Data shown below:

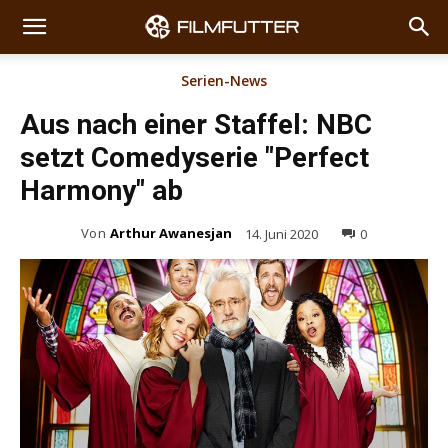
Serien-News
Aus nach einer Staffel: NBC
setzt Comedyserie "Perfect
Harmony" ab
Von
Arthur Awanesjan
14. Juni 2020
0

End of Data shown.
Data shown below:

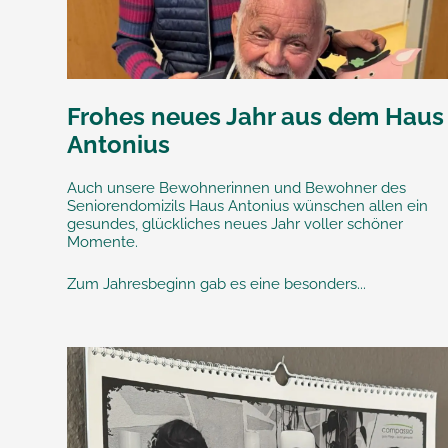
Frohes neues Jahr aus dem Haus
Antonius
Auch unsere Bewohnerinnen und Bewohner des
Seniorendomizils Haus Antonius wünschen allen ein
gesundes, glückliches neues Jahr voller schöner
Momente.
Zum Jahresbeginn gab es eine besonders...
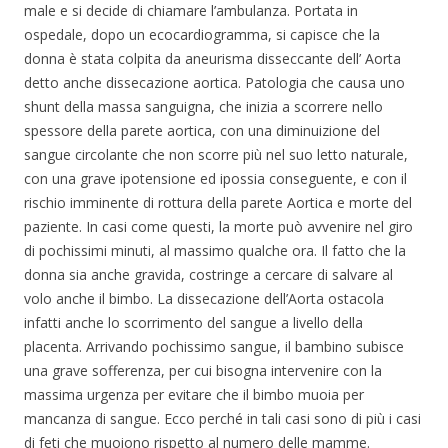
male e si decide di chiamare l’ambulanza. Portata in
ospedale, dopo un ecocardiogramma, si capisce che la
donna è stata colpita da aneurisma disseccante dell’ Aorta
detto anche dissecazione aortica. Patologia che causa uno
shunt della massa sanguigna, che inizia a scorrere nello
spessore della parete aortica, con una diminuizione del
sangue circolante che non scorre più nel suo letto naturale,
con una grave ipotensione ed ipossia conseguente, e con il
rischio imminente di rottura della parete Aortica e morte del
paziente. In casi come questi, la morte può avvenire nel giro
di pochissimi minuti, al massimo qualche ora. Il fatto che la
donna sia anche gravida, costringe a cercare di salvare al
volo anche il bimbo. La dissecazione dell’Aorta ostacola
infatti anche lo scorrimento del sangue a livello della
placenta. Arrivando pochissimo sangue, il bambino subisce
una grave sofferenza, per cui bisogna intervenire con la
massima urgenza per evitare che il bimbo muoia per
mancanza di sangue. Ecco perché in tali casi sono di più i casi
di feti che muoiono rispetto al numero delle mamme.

End of Data shown.

For this listing, copy out every line that includes the word "Haus".

### Reply
Frohes neues Jahr aus dem Haus
Seniorendomizils Haus Antonius wünschen allen ein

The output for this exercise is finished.